Students were pretty much united behind the boycott, Alaimo says. One senior, Meghan McGorty, who crossed the picket line for a friend’s birthday, tells Washingtonian, that when she went “the vibes were SO off.”
Alaimo sympathizes with the Tomb’s reasoning for instituting a cover charge, but agrees it made made the bar feel less special. “Instead of a place where you could run into people you knew [from] all your clubs, your freshman year dorm, a classmate you had, it’s kind of this more exclusive, rarefied circle,” she says. “It kind of leaves a little bit of a bad taste in my mouth, personally.”

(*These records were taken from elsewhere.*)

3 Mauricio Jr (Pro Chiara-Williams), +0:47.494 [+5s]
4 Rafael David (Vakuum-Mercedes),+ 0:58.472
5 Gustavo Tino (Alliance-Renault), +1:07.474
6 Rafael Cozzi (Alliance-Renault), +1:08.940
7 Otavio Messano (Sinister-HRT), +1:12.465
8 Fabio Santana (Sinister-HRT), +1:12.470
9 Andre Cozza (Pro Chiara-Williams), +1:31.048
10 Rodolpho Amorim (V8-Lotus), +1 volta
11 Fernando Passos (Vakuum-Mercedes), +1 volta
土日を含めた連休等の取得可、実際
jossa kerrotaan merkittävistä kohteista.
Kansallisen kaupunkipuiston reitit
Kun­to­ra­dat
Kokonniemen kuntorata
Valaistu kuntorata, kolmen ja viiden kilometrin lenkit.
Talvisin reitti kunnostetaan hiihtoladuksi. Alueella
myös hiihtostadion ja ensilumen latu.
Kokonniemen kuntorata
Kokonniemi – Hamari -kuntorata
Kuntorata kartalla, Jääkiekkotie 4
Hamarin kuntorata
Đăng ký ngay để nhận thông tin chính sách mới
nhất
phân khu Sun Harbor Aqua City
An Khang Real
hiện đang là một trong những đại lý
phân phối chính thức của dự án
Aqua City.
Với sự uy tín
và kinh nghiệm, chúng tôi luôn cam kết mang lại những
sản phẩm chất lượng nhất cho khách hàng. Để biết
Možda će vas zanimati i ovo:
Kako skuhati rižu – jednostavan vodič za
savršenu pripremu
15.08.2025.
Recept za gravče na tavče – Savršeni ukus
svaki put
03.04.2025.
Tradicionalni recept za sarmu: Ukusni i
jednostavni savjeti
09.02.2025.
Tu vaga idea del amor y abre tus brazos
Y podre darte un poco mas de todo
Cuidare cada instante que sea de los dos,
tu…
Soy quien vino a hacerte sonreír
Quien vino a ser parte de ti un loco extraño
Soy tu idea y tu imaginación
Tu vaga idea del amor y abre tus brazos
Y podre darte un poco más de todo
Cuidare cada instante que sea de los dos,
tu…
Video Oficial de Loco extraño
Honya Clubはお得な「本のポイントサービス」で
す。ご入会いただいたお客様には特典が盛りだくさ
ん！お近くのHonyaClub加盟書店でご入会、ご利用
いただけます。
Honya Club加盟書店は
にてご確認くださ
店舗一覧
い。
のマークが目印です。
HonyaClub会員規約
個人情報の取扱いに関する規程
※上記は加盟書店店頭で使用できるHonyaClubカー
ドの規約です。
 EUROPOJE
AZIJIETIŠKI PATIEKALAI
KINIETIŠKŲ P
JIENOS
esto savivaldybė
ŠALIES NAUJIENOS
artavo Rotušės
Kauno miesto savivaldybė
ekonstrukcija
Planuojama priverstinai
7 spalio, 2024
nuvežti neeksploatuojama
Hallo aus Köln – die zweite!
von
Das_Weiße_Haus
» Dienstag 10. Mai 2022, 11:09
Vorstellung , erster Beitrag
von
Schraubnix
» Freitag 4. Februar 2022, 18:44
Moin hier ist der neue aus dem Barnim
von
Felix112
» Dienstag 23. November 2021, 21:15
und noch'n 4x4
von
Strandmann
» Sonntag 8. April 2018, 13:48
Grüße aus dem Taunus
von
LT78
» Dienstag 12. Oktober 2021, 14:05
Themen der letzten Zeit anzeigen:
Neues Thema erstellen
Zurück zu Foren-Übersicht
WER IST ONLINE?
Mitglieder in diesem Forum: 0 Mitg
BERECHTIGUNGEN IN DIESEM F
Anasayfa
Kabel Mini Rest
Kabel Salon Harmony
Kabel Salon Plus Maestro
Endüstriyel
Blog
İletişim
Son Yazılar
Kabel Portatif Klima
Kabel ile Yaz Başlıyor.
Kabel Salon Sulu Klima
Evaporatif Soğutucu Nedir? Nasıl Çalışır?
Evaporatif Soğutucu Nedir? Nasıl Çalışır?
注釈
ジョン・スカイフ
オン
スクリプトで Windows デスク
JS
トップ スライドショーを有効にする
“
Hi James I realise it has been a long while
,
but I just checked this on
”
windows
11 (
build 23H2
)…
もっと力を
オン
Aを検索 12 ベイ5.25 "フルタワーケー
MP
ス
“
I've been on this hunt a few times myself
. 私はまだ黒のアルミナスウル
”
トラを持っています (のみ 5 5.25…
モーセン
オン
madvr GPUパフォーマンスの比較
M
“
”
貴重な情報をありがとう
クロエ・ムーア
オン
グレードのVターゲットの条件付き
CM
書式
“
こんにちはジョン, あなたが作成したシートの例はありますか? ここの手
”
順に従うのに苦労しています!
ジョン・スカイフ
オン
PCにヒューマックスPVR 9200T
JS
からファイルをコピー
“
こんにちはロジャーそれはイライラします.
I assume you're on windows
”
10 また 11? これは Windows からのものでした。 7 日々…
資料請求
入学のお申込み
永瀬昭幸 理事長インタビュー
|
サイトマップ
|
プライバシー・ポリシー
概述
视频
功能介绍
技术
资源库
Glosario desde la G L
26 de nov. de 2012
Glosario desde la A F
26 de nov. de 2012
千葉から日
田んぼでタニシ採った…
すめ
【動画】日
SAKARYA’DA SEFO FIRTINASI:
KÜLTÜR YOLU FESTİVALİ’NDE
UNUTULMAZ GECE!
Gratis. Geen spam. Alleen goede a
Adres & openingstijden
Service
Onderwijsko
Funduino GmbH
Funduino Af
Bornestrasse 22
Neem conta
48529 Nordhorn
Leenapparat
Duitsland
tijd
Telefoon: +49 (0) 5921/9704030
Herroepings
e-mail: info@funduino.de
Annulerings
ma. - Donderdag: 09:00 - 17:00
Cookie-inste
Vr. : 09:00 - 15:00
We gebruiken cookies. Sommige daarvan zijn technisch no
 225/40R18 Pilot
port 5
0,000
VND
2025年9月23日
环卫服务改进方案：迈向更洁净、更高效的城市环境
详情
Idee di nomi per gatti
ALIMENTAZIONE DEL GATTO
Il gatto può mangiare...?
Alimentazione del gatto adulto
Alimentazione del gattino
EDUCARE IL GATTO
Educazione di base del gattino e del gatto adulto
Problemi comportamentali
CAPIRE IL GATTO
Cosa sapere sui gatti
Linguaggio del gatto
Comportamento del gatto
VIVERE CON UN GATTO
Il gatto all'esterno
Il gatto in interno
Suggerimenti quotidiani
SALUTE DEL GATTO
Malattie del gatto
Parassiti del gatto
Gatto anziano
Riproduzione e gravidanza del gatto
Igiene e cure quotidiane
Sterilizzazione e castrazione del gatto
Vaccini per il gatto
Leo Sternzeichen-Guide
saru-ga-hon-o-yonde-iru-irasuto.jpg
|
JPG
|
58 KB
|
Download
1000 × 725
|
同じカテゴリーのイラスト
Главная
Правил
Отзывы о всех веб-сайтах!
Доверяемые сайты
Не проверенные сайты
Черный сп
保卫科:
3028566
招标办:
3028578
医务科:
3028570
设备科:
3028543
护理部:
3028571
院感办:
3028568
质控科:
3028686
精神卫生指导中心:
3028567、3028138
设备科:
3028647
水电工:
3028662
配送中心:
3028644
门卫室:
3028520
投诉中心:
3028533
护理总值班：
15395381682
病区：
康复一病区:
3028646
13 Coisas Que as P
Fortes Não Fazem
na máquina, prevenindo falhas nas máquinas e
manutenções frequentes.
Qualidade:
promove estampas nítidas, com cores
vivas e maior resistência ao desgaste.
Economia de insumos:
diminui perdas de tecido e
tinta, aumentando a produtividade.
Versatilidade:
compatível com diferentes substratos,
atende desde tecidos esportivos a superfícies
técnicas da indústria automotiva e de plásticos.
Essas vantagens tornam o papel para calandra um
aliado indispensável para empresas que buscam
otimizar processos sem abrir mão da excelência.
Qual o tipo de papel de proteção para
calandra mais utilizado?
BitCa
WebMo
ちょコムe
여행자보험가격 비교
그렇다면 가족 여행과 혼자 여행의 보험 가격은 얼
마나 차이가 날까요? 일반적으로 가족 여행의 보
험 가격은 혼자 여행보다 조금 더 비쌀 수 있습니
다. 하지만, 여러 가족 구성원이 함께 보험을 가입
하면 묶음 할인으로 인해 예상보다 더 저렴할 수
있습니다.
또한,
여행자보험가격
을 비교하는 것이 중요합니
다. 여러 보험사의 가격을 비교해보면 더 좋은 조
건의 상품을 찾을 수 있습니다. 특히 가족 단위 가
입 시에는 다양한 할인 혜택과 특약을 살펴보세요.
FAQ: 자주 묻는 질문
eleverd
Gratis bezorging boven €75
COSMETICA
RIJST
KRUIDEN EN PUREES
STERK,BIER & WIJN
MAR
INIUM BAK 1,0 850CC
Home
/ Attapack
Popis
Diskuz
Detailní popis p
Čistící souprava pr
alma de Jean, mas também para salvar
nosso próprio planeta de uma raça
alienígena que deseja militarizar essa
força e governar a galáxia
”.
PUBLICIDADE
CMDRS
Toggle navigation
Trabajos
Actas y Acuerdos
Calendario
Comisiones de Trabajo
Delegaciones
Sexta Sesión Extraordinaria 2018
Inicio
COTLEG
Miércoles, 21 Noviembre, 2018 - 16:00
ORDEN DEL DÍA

Reached after the cover charge had been suspended, Alaimo welcomed the news. “I appreciate that Clyde’s Restaurant Group is heeding the concerns of students and suspending the cover,” she texted. “I hope that going forward, The Tombs can continue to take student input into account as they work out a financially viable situation that still preserves the classic student experience my friends and I cherish.”